Beide Kommissare sahen sich entsetzt an.

»Frau Meier, bitte wachen Sie auf!« Belu berührte sie leicht an der Schulter. Erschreckt fuhr Eva Meier hoch. Sie leckte sich mit der Zunge über die trockenen Lippen, streckte die Hand aus. Klaus eilte in die Küche, füllte ein Glas mit Wasser und reichte es Eva. Gierig trank sie.

»Und?«, sagte Eva schlaftrunken. Sie sprach den Satz nicht weiter.

»Wir nehmen den Laptop Ihres Mannes mit.« Belu zog einen Quittungsblock aus der Tasche, bescheinigte darauf die Mitnahme des Rechners. Den Durchschlag legte sie auf den Tisch.

»Auf Wiedersehen, Frau Meier. Sollen wir …?« Belu sprach nicht weiter, als sie die abwehrende Haltung Evas wahrnahm. Sie blickte besorgt auf die Frau nieder, die krampfhaft versuchte, den Morgenmantel zusammenzuhalten.

»Nein!«, klang es heftig. »Ich komme zurecht.

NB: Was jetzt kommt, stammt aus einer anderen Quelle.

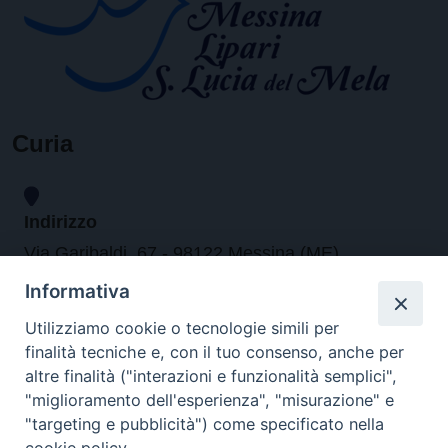
Curia
Indirizzo
Via Garibaldi, 67 - 98122 Messina (ME)
Informativa
Orari
Utilizziamo cookie o tecnologie simili per
finalità tecniche e, con il tuo consenso, anche per
da lunedi al venerdi dalle ore 9.30 alle 12.30
altre finalità ("interazioni e funzionalità semplici",
"miglioramento dell'esperienza", "misurazione" e
"targeting e pubblicità") come specificato nella
Contatti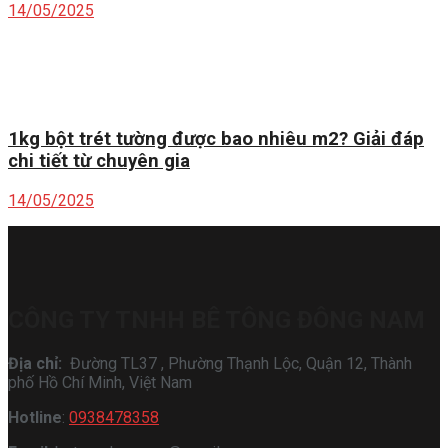
14/05/2025
1kg bột trét tường được bao nhiêu m2? Giải đáp
chi tiết từ chuyên gia
14/05/2025
CÔNG TY TNHH BÊ TÔNG ĐÔNG NAM
Địa chỉ:
Đường TL37 , Phường Thạnh Lộc, Quận 12, Thành
phố Hồ Chí Minh, Việt Nam
Hotline
:
0938478358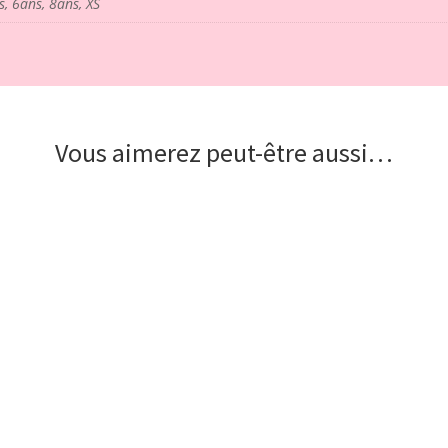
, 6ans, 8ans, XS
Vous aimerez peut-être aussi…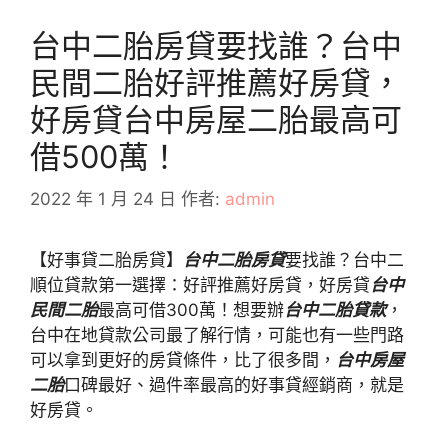
台中二胎房貸要找誰？台中
民間二胎好評推薦好房貸，
好房貸台中房屋二胎最高可
借500萬！
2022 年 1 月 24 日
作者:
admin
【好事貸二胎房貸】
台中二胎房貸
要找誰？台中二
順位貸款第一選擇：好評推薦好房貸，好房貸
台中
民間二胎
最高可借300萬！想要辦
台中二胎貸款
，
台中在地貸款公司最了解行情，可能也有一些門路
可以拿到更好的房貸條件，比了很多間，
台中房屋
二胎
口碑最好、過件率最高的好事貸經銷商，就是
好房貸。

Gehen Sie jetzt!«

An der Haustür hing ein Stundenplan. »Dienstag, zweite Stunde Sport«, las Belu. Sie fuhr mit dem Zeigefinger die Spalte entlang. »Die zweite Stunde fängt doch dann erst um halb neun Uhr an. Warum war er schon um sieben Uhr in der Schule?«

»Wahrscheinlich musste er noch kopieren oder den Turnsaal herrichten oder er musste noch was vorbereiten, oder, oder«, hielt Klaus dagegen. Nachdenklich zog er die Eingangstür zu. Beide Kommissare wirkten geistesabwesend, als sie zum Smart gingen. Von der Nachbarin war nichts mehr zu sehen. Nur ein Vorhang wackelte verdächtig.

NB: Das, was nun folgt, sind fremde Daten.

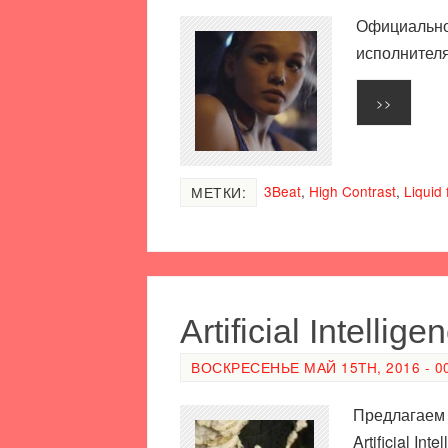
Официальное
исполнителя
>>
3Beat
,
High Contrast
,
Liquid 
МЕТКИ:
Artificial Intelli
ВОСКРЕСЕНЬЕ МАЙ 15TH, 2016 - 0
Предлагаем 
Artificial I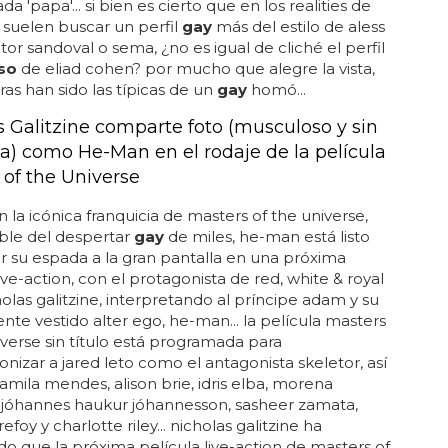
a 'papa'... si bien es cierto que en los realities de
 suelen buscar un perfil
gay
más del estilo de aless
ctor sandoval o sema, ¿no es igual de cliché el perfil
so
de eliad cohen? por mucho que alegre la vista,
ras han sido las típicas de un
gay
homó...
s Galitzine comparte foto (musculoso y sin
a) como He-Man en el rodaje de la película
 of the Universe
 la icónica franquicia de masters of the universe,
ble del despertar
gay
de miles, he-man está listo
ar su espada a la gran pantalla en una próxima
live-action, con el protagonista de red, white & royal
holas galitzine, interpretando al príncipe adam y su
te vestido alter ego, he-man... la película masters
iverse sin título está programada para
nizar a jared leto como el antagonista skeletor, así
mila mendes, alison brie, idris elba, morena
 jóhannes haukur jóhannesson, sasheer zamata,
foy y charlotte riley... nicholas galitzine ha
o que la próxima película live-action de masters of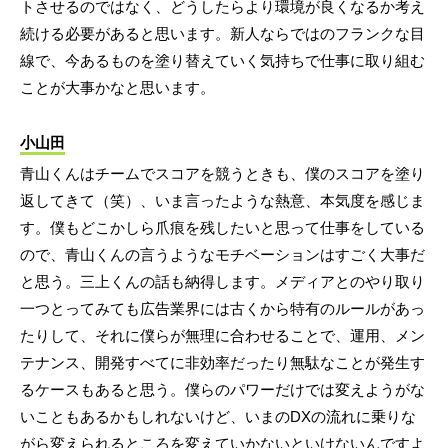
トさせるのではなく、どうしたらより環境が良くなるか考え
続ける必要があると思います。新人ならではのフランクな目
線で、今あるものを塗り替えていく気持ちで仕事に取り組む
ことが大事かなと思います。
小山田
青山くんはチームでスコアを競うときも、僕のスコアを塗り
返してきて（笑）、いま言ったような熱意、本気度を感じま
す。僕もどこかしら爪痕を残したいと思って仕事をしている
ので、青山くんの言うようなモチベーションはすごく大事だ
と思う。三上くんの話も納得します。メディアとのやり取り
一つとってみても広告業界には古くから特有のルールがあっ
たりして、それに僕らが無理に合わせることで、運用、メン
テナンス、開発すべてに非効率だったり無駄なことが発生す
るケースもあると思う。僕らのパワーだけでは変えようがな
いこともあるかもしれないけど、いまのDXの流れに乗りな
がら変えられるところを変えていかないといけないんですよ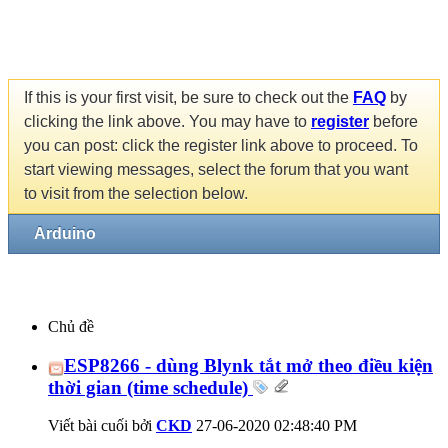
If this is your first visit, be sure to check out the
FAQ
by
clicking the link above. You may have to
register
before
you can post: click the register link above to proceed. To
start viewing messages, select the forum that you want
to visit from the selection below.
Arduino
Chủ đề
ESP8266 - dùng Blynk tắt mở theo điều kiện
thời gian (time schedule)
Viết bài cuối bởi
CKD
27-06-2020
02:48:40 PM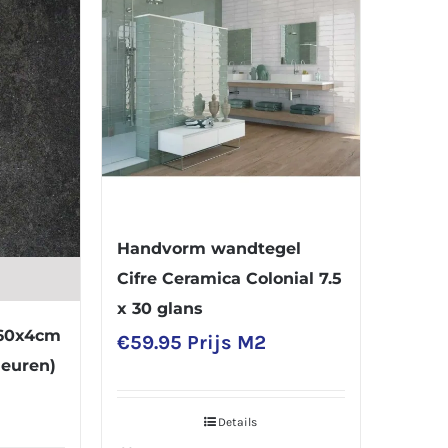
Handvorm wandtegel
Cifre Ceramica Colonial 7.5
x 30 glans
x60x4cm
€
59.95
Prijs M2
leuren)
Details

»Du bist so schweigsam, Chefin. Soll ich die Nachbarin jetzt befragen oder später? Die hat bestimmt einiges beobachtet und viel mitbekommen.«

»Später«, kam die knappe Antwort von Belu. »Hast du gesehen, wie viele blaue Flecken Eva Meier an Brust, Hals und Oberschenkel hat? Und die Kratzer an der Hand? Es sieht so aus, als wenn sie geschlagen wurde. Kein Wunder, dass die schon morgens einen Drink braucht, sonst übersteht sie den Tag nicht.«

»Chefin! Martin Meier ist das Mordopfer – wir ermitteln seinen Mörder!« Klaus zog das Wort seinen in die Länge. Belu betätigte die Fernbedienung und Miss Marple öffnete die Türen des Smarts. Klaus bekreuzigte sich und ließ sich in den Sitz hineinplumpsen.

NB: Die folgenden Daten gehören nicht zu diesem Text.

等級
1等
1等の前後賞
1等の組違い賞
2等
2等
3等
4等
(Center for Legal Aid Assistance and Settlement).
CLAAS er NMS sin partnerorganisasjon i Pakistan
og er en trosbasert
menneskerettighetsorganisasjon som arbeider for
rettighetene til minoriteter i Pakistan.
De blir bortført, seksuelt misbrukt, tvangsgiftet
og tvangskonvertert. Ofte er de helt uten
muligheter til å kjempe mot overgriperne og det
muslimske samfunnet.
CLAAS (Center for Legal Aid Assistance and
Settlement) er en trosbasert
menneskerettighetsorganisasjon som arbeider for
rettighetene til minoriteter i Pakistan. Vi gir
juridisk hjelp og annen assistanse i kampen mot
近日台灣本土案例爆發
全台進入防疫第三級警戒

»Und, legen wir wieder einen Kavalierstart hin, liebste Chefin?«

Belu antwortete nicht. Sie fuhr langsam los und ordnete sich diszipliniert in den laufenden Verkehr ein. Klaus wusste, dass dies ein untrügliches Zeichen dafür war, dass Belus Gehirnwindungen auf Hochtouren arbeiteten. Er verkniff sich einen weiteren Kommentar und schwieg lieber. Wenn Belu ihren heißgeliebten Smart mehr trug als fuhr, dann war was im Busch. Aber vorerst wollte Belu ihre Gedanken wohl für sich behalten.